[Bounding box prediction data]

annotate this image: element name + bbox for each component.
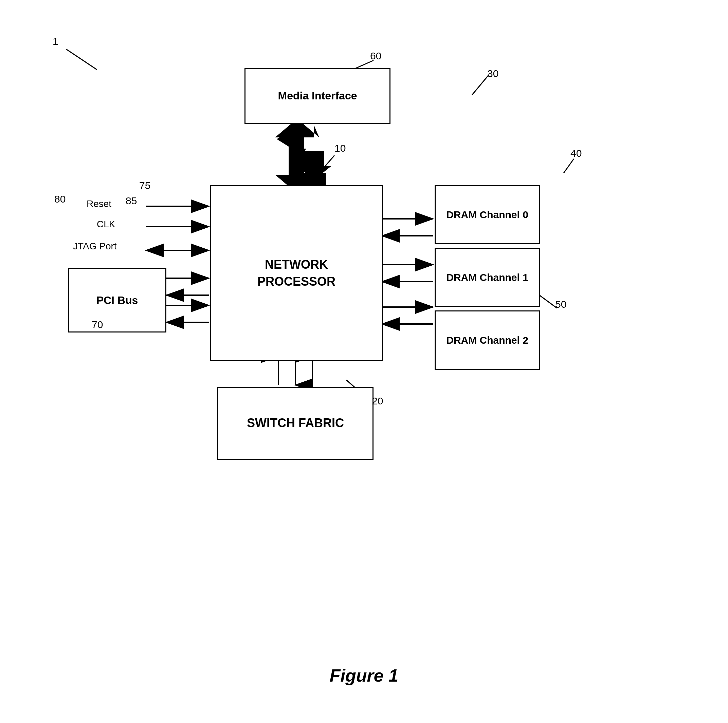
figure-title: Figure 1 — [0, 665, 728, 686]
svg-rect-11 — [290, 137, 304, 175]
ref60: 60 — [370, 50, 381, 62]
ref50: 50 — [555, 299, 566, 310]
dram0-box: DRAM Channel 0 — [434, 185, 540, 244]
jtag-label: JTAG Port — [73, 241, 117, 252]
diagram: Media Interface NETWORKPROCESSOR SWITCH … — [0, 0, 728, 723]
pci-bus-label: PCI Bus — [96, 293, 138, 308]
media-interface-label: Media Interface — [278, 90, 357, 102]
network-processor-label: NETWORKPROCESSOR — [257, 256, 335, 290]
switch-fabric-box: SWITCH FABRIC — [217, 387, 373, 460]
ref85: 85 — [125, 195, 137, 207]
ref75: 75 — [139, 180, 150, 191]
clk-label: CLK — [97, 219, 115, 230]
ref1: 1 — [53, 36, 58, 47]
ref20: 20 — [372, 395, 383, 407]
ref30-line — [472, 75, 489, 95]
dram0-label: DRAM Channel 0 — [446, 207, 528, 222]
ref40: 40 — [570, 148, 582, 159]
ref70: 70 — [92, 319, 103, 331]
dram1-label: DRAM Channel 1 — [446, 270, 528, 285]
ref10: 10 — [335, 142, 346, 154]
ref40-line — [564, 159, 574, 173]
ref10-line — [319, 156, 335, 173]
dram2-label: DRAM Channel 2 — [446, 333, 528, 348]
media-np-block-arrows — [275, 119, 319, 194]
pci-bus-box: PCI Bus — [68, 268, 167, 333]
reset-label: Reset — [87, 198, 112, 209]
ref30: 30 — [487, 68, 499, 79]
network-processor-box: NETWORKPROCESSOR — [210, 185, 383, 362]
switch-fabric-label: SWITCH FABRIC — [247, 415, 344, 432]
ref80: 80 — [54, 194, 66, 205]
media-interface-box: Media Interface — [245, 68, 390, 124]
dram1-box: DRAM Channel 1 — [434, 248, 540, 307]
ref1-line — [66, 49, 97, 70]
dram2-box: DRAM Channel 2 — [434, 310, 540, 370]
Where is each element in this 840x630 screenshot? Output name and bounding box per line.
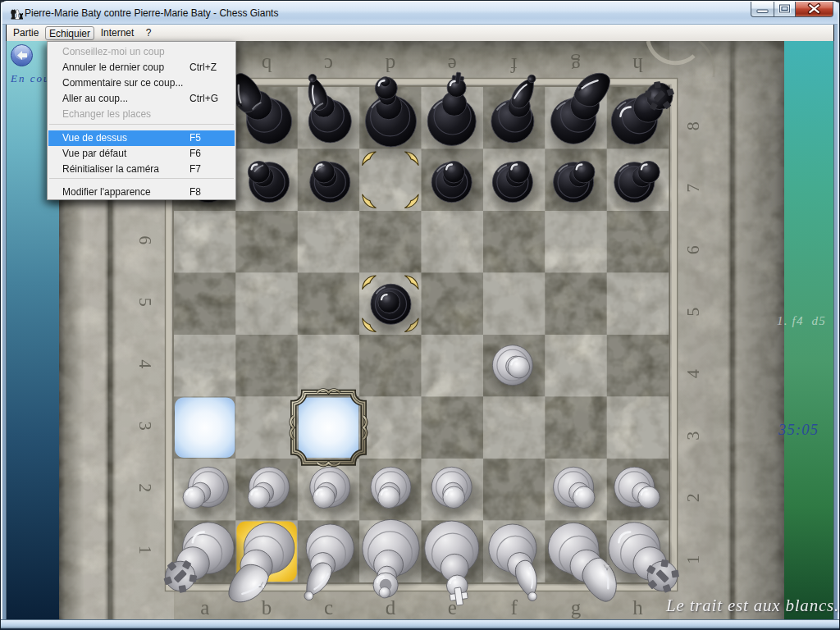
svg-text:f: f <box>511 596 518 619</box>
svg-text:c: c <box>324 54 333 76</box>
svg-text:1: 1 <box>682 555 703 564</box>
svg-text:h: h <box>632 596 643 619</box>
svg-text:g: g <box>571 596 582 619</box>
svg-text:e: e <box>448 54 457 76</box>
svg-text:b: b <box>262 596 272 619</box>
svg-text:2: 2 <box>135 483 156 492</box>
svg-text:6: 6 <box>135 235 156 244</box>
svg-text:2: 2 <box>682 493 703 502</box>
svg-text:4: 4 <box>682 369 703 378</box>
svg-text:3: 3 <box>682 431 703 441</box>
svg-text:d: d <box>385 54 395 76</box>
svg-text:1: 1 <box>135 546 156 555</box>
svg-text:4: 4 <box>135 359 156 368</box>
svg-text:f: f <box>510 54 518 76</box>
svg-text:7: 7 <box>682 184 703 193</box>
svg-text:c: c <box>324 596 333 619</box>
svg-text:3: 3 <box>135 422 156 431</box>
svg-text:g: g <box>570 54 581 76</box>
svg-text:5: 5 <box>682 308 703 317</box>
svg-text:6: 6 <box>682 245 703 254</box>
svg-text:a: a <box>200 596 209 619</box>
svg-text:b: b <box>262 54 272 76</box>
svg-text:8: 8 <box>682 121 703 130</box>
svg-text:5: 5 <box>135 298 156 307</box>
svg-text:h: h <box>632 54 643 76</box>
svg-text:d: d <box>386 596 396 619</box>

## ABOUT THIS TASK
Filter the records for lines holding the string "Channel". Copy each one.

## COMPLETED TASK
dram0-box: DRAM Channel 0 — [434, 185, 540, 244]
dram0-label: DRAM Channel 0 — [446, 207, 528, 222]
dram1-label: DRAM Channel 1 — [446, 270, 528, 285]
dram2-label: DRAM Channel 2 — [446, 333, 528, 348]
dram1-box: DRAM Channel 1 — [434, 248, 540, 307]
dram2-box: DRAM Channel 2 — [434, 310, 540, 370]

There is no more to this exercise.